The ministry released a statement after the army chief visited Riyadh as a guest of Saudi Arabia’s Crown Prince Mohammed bin Salman, who recently presented Trump with a proposed Sudan peace plan during a Washington visit.
According to Sudan’s statement, Burhan hailed Trump’s “determination to engage in efforts to achieve peace and end the war in the country, with the participation of the Kingdom of Saudi Arabia.
“He affirmed Sudan’s keenness to work with President Trump, his secretary of state, and his envoy for peace in Sudan to achieve this unquestionably noble goal,” it said, referring to Marco Rubio and US envoy Massad Boulos.
International peace efforts led by mediators from the United States, Egypt, Saudi Arabia and the United Arab Emirates have been at a standstill since Burhan rejected Boulos’s last suggested framework.

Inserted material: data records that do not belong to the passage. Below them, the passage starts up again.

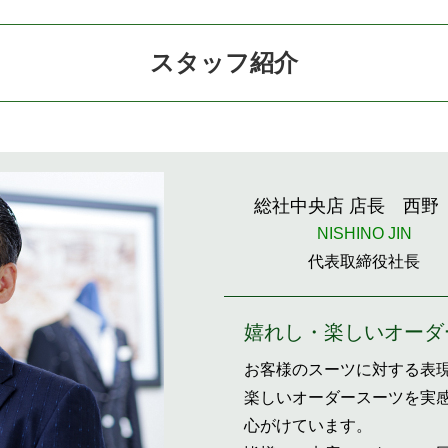
スタッフ紹介
総社中央店 店長
西野
NISHINO JIN
代表取締役社長
嬉れし・楽しいオーダ
お客様のスーツに対する表
楽しいオーダースーツを実
心がけています。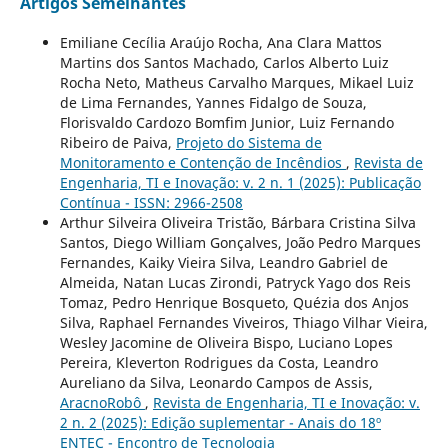
Artigos Semelhantes
Emiliane Cecília Araújo Rocha, Ana Clara Mattos
Martins dos Santos Machado, Carlos Alberto Luiz
Rocha Neto, Matheus Carvalho Marques, Mikael Luiz
de Lima Fernandes, Yannes Fidalgo de Souza,
Florisvaldo Cardozo Bomfim Junior, Luiz Fernando
Ribeiro de Paiva,
Projeto do Sistema de
Monitoramento e Contenção de Incêndios
,
Revista de
Engenharia, TI e Inovação: v. 2 n. 1 (2025): Publicação
Contínua - ISSN: 2966-2508
Arthur Silveira Oliveira Tristão, Bárbara Cristina Silva
Santos, Diego William Gonçalves, João Pedro Marques
Fernandes, Kaiky Vieira Silva, Leandro Gabriel de
Almeida, Natan Lucas Zirondi, Patryck Yago dos Reis
Tomaz, Pedro Henrique Bosqueto, Quézia dos Anjos
Silva, Raphael Fernandes Viveiros, Thiago Vilhar Vieira,
Wesley Jacomine de Oliveira Bispo, Luciano Lopes
Pereira, Kleverton Rodrigues da Costa, Leandro
Aureliano da Silva, Leonardo Campos de Assis,
AracnoRobô
,
Revista de Engenharia, TI e Inovação: v.
2 n. 2 (2025): Edição suplementar - Anais do 18º
ENTEC - Encontro de Tecnologia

The RSF says it supports the international ceasefire plan, but heavy fighting continues, notably in the southern region of Kordofan.
For the moment, no new date has been announced for talks, neither under the US-led mediators nor a parallel United Nations’ led effort.
Since April 2023, Sudan has been gripped by a war pitting the army, which controls the north and east of the country, against the RSF, dominant in the west and certain areas of the south.
The conflict has killed tens of thousands of people, uprooted millions and triggered what the UN calls “the world’s worst humanitarian crisis.”